When he was a graduate student, Richard Barrett traveled to a small village in Spain to conduct research for his doctoral dissertation. He spent more than a year living in the village of Benaberre, interacting with the residents and making friendships that have lasted a lifetime. In Tales from a Spanish Village, Barrett shares his experiences, from his initial visit to different villages in search of the right location for his research, to his first encounters with the many villagers in Benaberre, to his sad farewell when he had completed his research.
This memoir is specific to the time Barrett spent in Spain from 1967-68. He writes it as a snapshot of the time, offering a glimpse into the villagers' traditions and way of life during those years, and their viewpoints under the Franco regime. He explores class differences and the reaction of a small village to an outsider showing up and asking questions.

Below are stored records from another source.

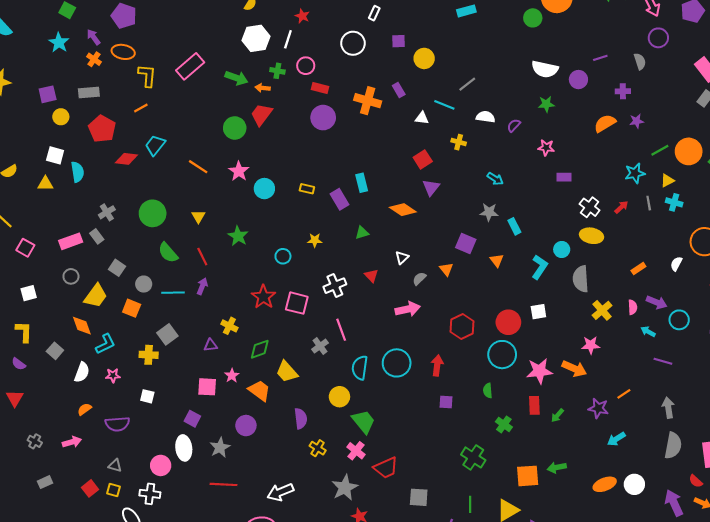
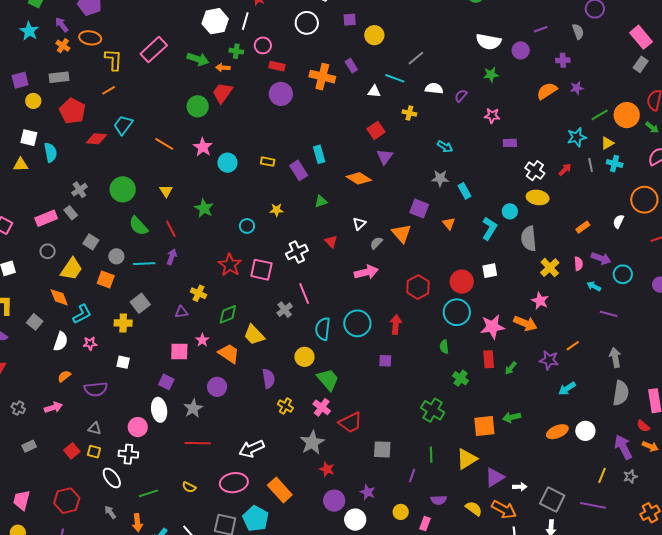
orange triangle: (446, 269) -> (402, 233), size x1.5
pink star: (591, 345) -> (540, 301), turned 30
purple square: (446, 402) -> (385, 361), moved

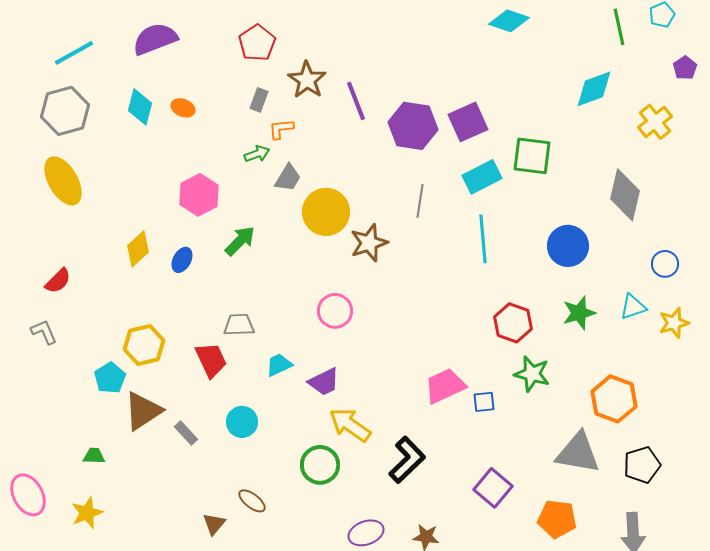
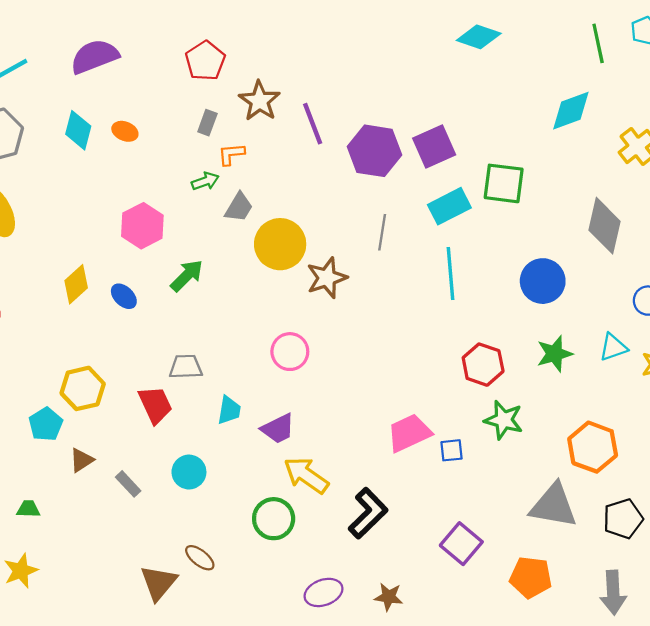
blue ellipse: (182, 260) -> (124, 296), turned -75
cyan trapezoid: (279, 365) -> (229, 410), turned 124
brown triangle: (143, 411) -> (82, 460), size x0.6
brown triangle: (214, 524) -> (159, 583), size x1.5

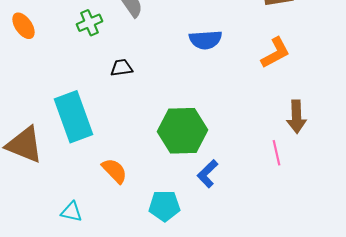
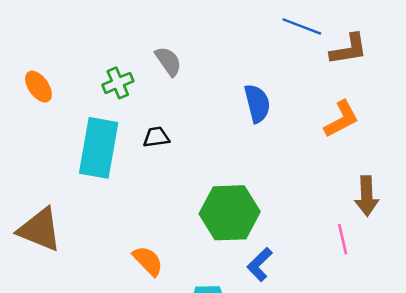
blue semicircle: (205, 40) -> (257, 103), turned -100
cyan rectangle: (73, 117) -> (99, 148), moved, turned 30

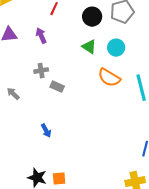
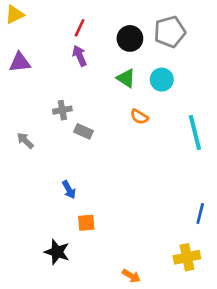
purple arrow: (41, 36) -> (80, 56), moved
orange semicircle: (109, 78) -> (139, 117), moved, size x0.6
orange square: (59, 179) -> (86, 223), moved

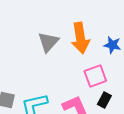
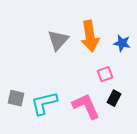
pink square: (95, 76) -> (105, 74), size x0.7

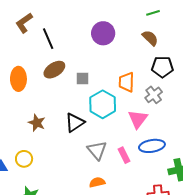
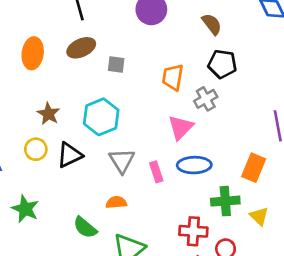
cyan hexagon: (103, 104) -> (101, 117), moved
black triangle: (75, 122) -> (70, 155), moved
yellow circle: (24, 159) -> (36, 149), moved

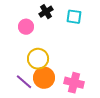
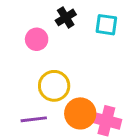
orange circle: (44, 78) -> (80, 113), moved
purple line: (24, 82) -> (34, 119), turned -48

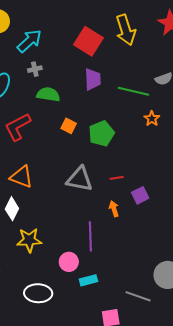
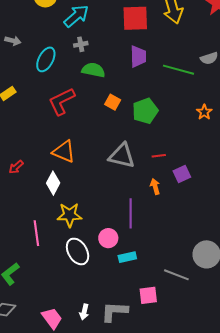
red square: (88, 41) -> (135, 18), turned -36
orange star: (152, 119) -> (204, 112), moved
white ellipse: (38, 293) -> (78, 251), moved, turned 56

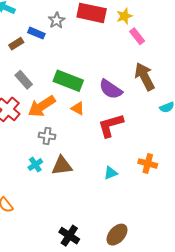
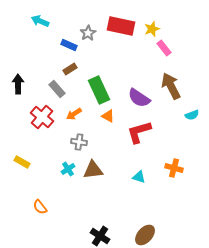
brown rectangle: (16, 44) -> (70, 69), moved
green rectangle: (68, 81) -> (99, 90), turned 44
orange arrow: (42, 106) -> (74, 114), size x0.6
cyan triangle: (111, 173) -> (139, 177), turned 40

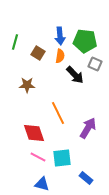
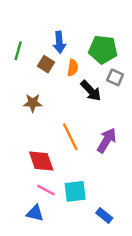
blue arrow: (60, 36) -> (59, 42), moved
purple arrow: (88, 128) -> (107, 140), moved
blue triangle: (42, 184) -> (35, 213), moved

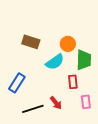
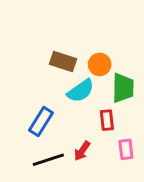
brown rectangle: (31, 42) -> (63, 62), moved
blue rectangle: (17, 83) -> (41, 122), moved
red arrow: (56, 103) -> (82, 151), turned 72

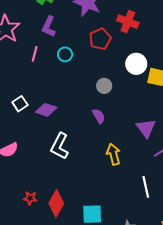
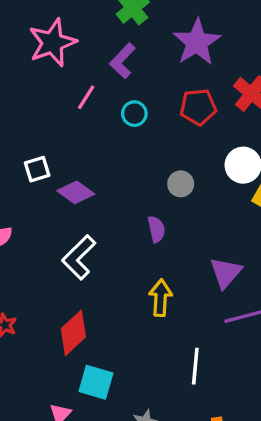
red diamond: (56, 203) -> (73, 333), moved

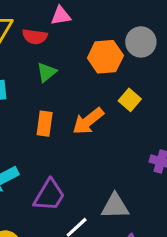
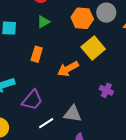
yellow square: (130, 100) -> (93, 48), size x1.6
orange arrow: (88, 121) -> (68, 69), moved

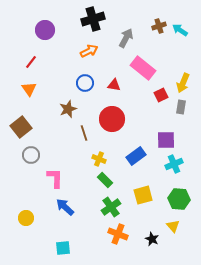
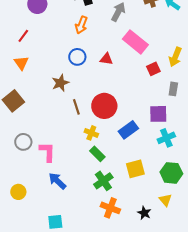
orange arrow: (89, 51) -> (81, 25), turned 138
gray rectangle: (181, 107) -> (173, 89), moved
red circle: (112, 119) -> (104, 106), moved
gray circle: (31, 155) -> (23, 142), moved

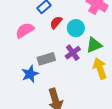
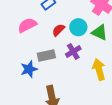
red semicircle: (56, 22) -> (58, 30), moved
green triangle: (94, 45) -> (100, 32), moved, turned 42

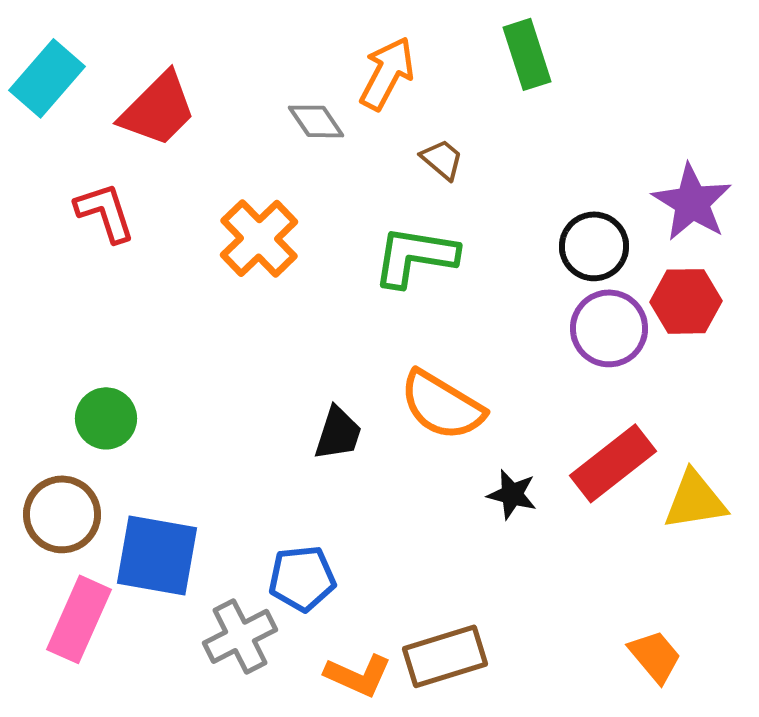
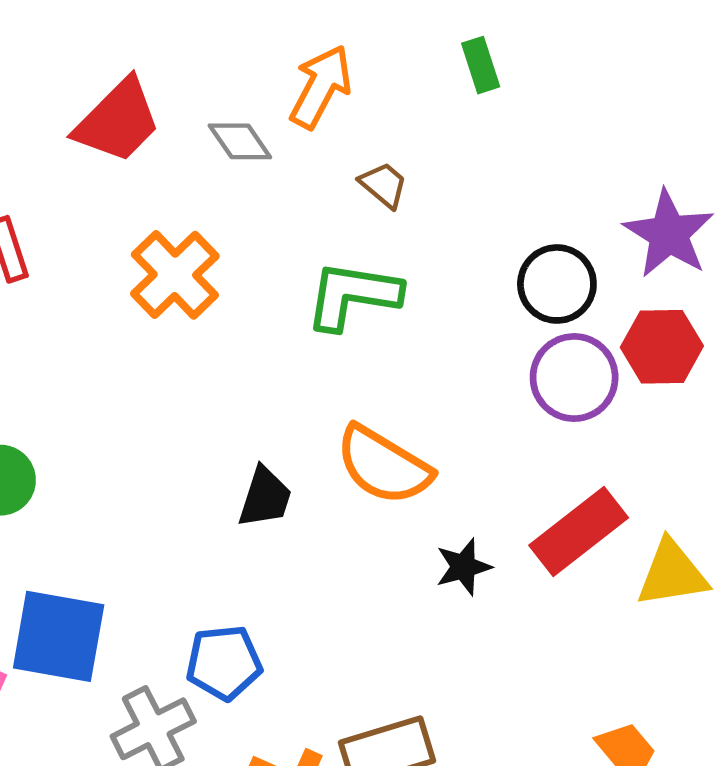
green rectangle: (527, 54) -> (481, 65), size x0.7
red trapezoid: (158, 109) -> (118, 121), moved
black star: (512, 494) -> (463, 567), turned -30

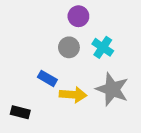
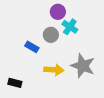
cyan cross: (103, 47) -> (70, 27), moved
blue rectangle: (47, 78) -> (32, 47), moved

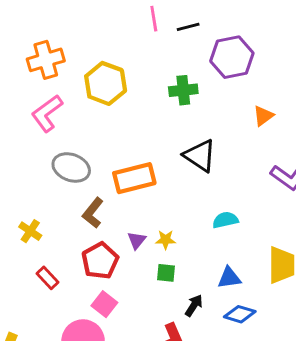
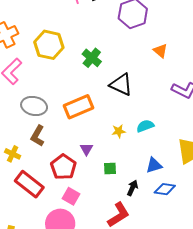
green cross: (183, 90) -> (92, 58), moved, turned -36
orange triangle: (263, 116) -> (160, 51), turned -35
brown L-shape: (93, 213) -> (38, 136), moved
yellow star: (166, 240) -> (119, 131), moved
red rectangle: (48, 278) -> (29, 184), size x1.8

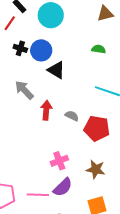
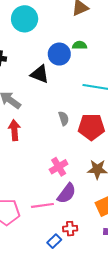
blue circle: (41, 50) -> (59, 54), moved
red arrow: (46, 110) -> (14, 130), moved
gray semicircle: (72, 116) -> (64, 118), turned 56

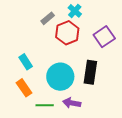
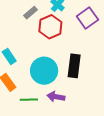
purple square: (104, 37) -> (87, 18), moved

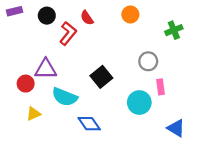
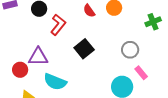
red semicircle: (87, 18) -> (89, 11), moved
black square: (101, 77) -> (84, 49), moved
pink rectangle: (160, 87) -> (141, 73), turned -32

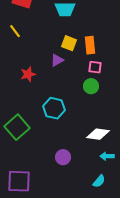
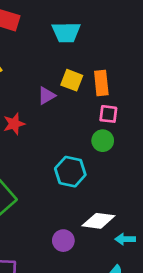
purple triangle: (57, 60) -> (46, 96), moved
cyan hexagon: (54, 108) -> (70, 172), moved
white diamond: (98, 134) -> (98, 221), moved

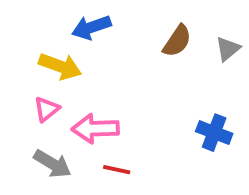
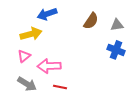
gray triangle: (228, 49) -> (117, 25), turned 32
yellow arrow: (60, 66) -> (31, 34), turned -35
blue cross: (214, 133) -> (116, 50), moved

The characters were the best part of this story. Barrett describes the people he met during his stay in Benaberre in such detail that I felt like I knew them. He brought them to life through his descriptions of their personalities and actions. Through his personal writing style, he brought the village to life as well. It's a fascinating journey to a place that I will never have a chance to visit. But through the words and photographs of Richard Barrett, I feel like I've already been there.
I'd recommend Tales from a Spanish Village to anyone interested in learning about village life in the 1960s or about Spanish history during that time.
My Rating: 3.5/5
This review was written based on a copy of Tales from a Spanish Village that I received from Phenix & Phenix Literary Publicists.